You are currently viewing Mets need to treat Pete Alonso’s injury with caution

Mets need to treat Pete Alonso’s injury with caution

Pete Alonso’s name was not on the lineup card when the Mets posted it at San Diego’s Petco Park late Wednesday afternoon. That in itself was jarring, if not entirely surprising. Alonso had played in all 58 games so far this season. He had played in 151 straight games going back to last year.

He has come across, most of his career, as freakishly indestructible. He twice has been beaned by fastballs this year, dusted himself off, moved on. He slides awkwardly, often headfirst, and is never the worse for wear. He famously absorbed a collision from Houston’s Josh Reddick in a play at first base a few years ago during spring training, a sequence more often than not perilous for the defender; it was Reddick who wound up on his back.

But Tuesday night, early in what became a 7-0 whitewash of a loss to the Padres, Alonso began to swing at a Yu Darvish pitch that was running in on him. He checked his swing, but the ball battered his right hand. He wanted to stay in the game, but couldn’t grip or shake Buck Showalter’s hand when the manager came out to check on him.
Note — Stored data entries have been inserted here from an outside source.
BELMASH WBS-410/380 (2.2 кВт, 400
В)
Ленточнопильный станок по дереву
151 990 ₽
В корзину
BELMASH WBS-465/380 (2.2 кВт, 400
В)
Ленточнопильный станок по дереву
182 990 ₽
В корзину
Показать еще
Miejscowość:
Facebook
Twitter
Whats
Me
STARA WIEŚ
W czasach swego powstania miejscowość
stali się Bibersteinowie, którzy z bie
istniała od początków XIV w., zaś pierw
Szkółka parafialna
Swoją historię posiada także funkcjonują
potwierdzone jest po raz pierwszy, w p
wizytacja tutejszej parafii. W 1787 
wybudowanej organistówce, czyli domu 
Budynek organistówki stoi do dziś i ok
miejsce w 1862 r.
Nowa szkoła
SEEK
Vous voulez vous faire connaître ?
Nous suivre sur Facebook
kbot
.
That’s all Showalter needed to see.

And that’s actually a very good sign, as far as the Mets are concerned, because it reinforces the reality that Showalter is forever concerned with the bigger picture, with the whole 162. X-rays on Alonso’s hand were negative, and Alonso confirmed that a CT scan also revealed no fractures, though his hand remained swollen Wednesday.

Mets
Pete Alonso
AP

“I’m kind of surprised, in a good way, how it feels today,” Alonso said before the Mets’ 13-2 loss to the Padres, and so it appears he will be spared a trip to the injured list, his status a legit day-to-day. “This is probably the best-case scenario, for sure.”
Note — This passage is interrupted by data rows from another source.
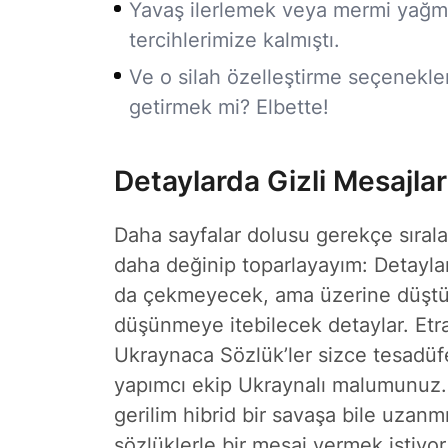
Yavaş ilerlemek veya mermi yağ
tercihlerimize kalmıştı.
Ve o silah özelleştirme seçenekler
getirmek mi? Elbette!
Detaylarda Gizli Mesajlar
Daha sayfalar dolusu gerekçe sırala
daha değinip toparlayayım: Detaylar.
da çekmeyecek, ama üzerine düştü
düşünmeye itebilecek detaylar. Etra
Ukraynaca Sözlük’ler sizce tesadüf
yapımcı ekip Ukraynalı malumunuz.
gerilim hibrid bir savaşa bile uzanm
sözlüklerle bir mesaj vermek istiyor 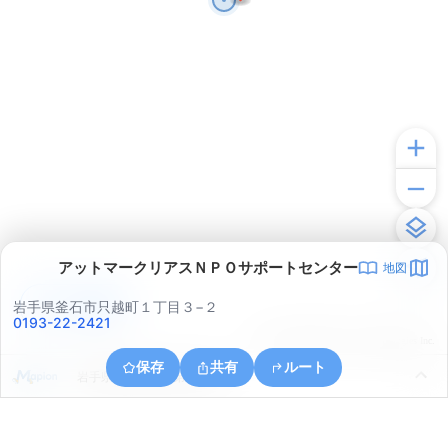
アットマークリアスＮＰＯサポートセンター
地図
アプリで見る
岩手県釜石市只越町１丁目３−２
0193-22-2421
© ONE COMPATH © GeoTechnologies Inc.
保存
共有
ルート
岩手県釜石市釜石第５地割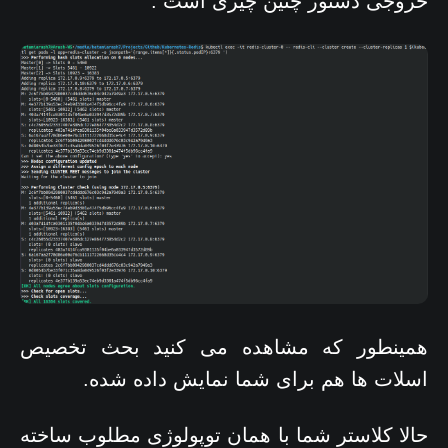
خروجی دستور چنین چیزی است :
همینطور که مشاهده می کنید بحث تخصیص
اسلات ها هم برای شما نمایش داده شده.
حالا کلاستر شما با همان توپولوژی مطلوب ساخته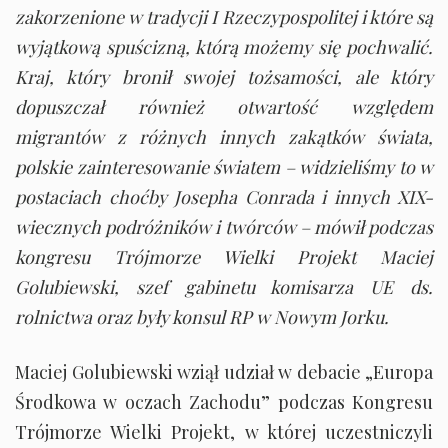
zakorzenione w tradycji I Rzeczypospolitej i które są
wyjątkową spuścizną, którą możemy się pochwalić.
Kraj, który bronił swojej tożsamości, ale który
dopuszczał również otwartość względem
migrantów z różnych innych zakątków świata,
polskie zainteresowanie światem – widzieliśmy to w
postaciach choćby Josepha Conrada i innych XIX-
wiecznych podróżników i twórców – mówił podczas
kongresu Trójmorze Wielki Projekt Maciej
Golubiewski, szef gabinetu komisarza UE ds.
rolnictwa oraz były konsul RP w Nowym Jorku.
Maciej Golubiewski wziął udział w debacie „Europa
Środkowa w oczach Zachodu” podczas Kongresu
Trójmorze Wielki Projekt, w której uczestniczyli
But it sure feels as if Showalter will err on the side of caution with his most valuable offensive asset. That’s as it should be. You can never quantify these things with absolute precision, but the resilient aura that has fortified the Mets so far this season started to become apparent when they were dealt the news about Jacob deGrom’s shoulder, a bulletin Showalter countered with: “The sky’s not falling; it’s just a little rain.”
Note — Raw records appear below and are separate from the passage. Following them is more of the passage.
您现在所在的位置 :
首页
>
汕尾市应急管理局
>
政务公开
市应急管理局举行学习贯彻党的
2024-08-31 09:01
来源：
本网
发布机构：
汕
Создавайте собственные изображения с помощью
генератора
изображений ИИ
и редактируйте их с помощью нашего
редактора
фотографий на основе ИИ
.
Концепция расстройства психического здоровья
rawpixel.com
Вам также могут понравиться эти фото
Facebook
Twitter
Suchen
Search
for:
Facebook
It was a theme he repeated after Max Scherzer’s oblique started barking at him. It was a theme, no doubt, that he harped on to his players probably as soon as they returned to the clubhouse after their loss Tuesday. Just a little more rain, even in sunny San Diego.

It is a wise course, being conservative. There are many benefits to growing the kind of first-place cushion the Mets own — eight games up in the NL East entering play Wednesday — and one of them is the ability to think things through coolly, calmly, rationally. Better to keep Alonso out at this point a few games too long than bring him back a few games too soon.

If nothing else, Showalter may unwittingly have endeared himself to Mets fans — even more than he already has — with his response to a question late Tuesday about whether the injuries to Alonso and Starling Marte (who tweaked his quad, but also thinks he’ll avoid the IL) might simply be day-to-day.

“I love your optimism, but I don’t share it at this point,” Showalter said. “Usually, we don’t get that much optimism.”

And, honestly, Showalter couldn’t have better channeled the ethos of many of his fans if he’d started to sing “Meet the Mets.” Mets fans have a nasty habit of waiting for other shoes to drop, anyway, but for those with some years invested this was a chillingly familiar thing, a slugger in a big year getting felled in the middle of it.

Dave Kingman had 32 homers in his first 91 games in 1976, a week ahead of Roger Maris’ pace, when he jammed his thumb diving for a Phil Niekro fly ball; he missed two months. In 1985, the Mets were cooking in mid-May when Darryl Strawberry sprained his thumb catching a Juan Samuel fly and missed six weeks; the Mets went 20-24 in his absence, almost certainly costing them a pennant.

And in 1972, the Mets were off to the kind of charmed start these Mets are, 31-12, five games up, when Atlanta’s George Stone plunked Rusty Staub on the wrist. Staub tried to play through it, aggravated it, missed close to three months. The Mets collapsed, finishing 13 ½ games back.

Fifty years later, Alonso is off to a brilliant start, and losing any piece of the season hurts — just not as much as an extended leave of absence would. Showalter is right to be conservative with this. Do the right thing. Be cautious. Be patient. And be grateful it wasn’t worse.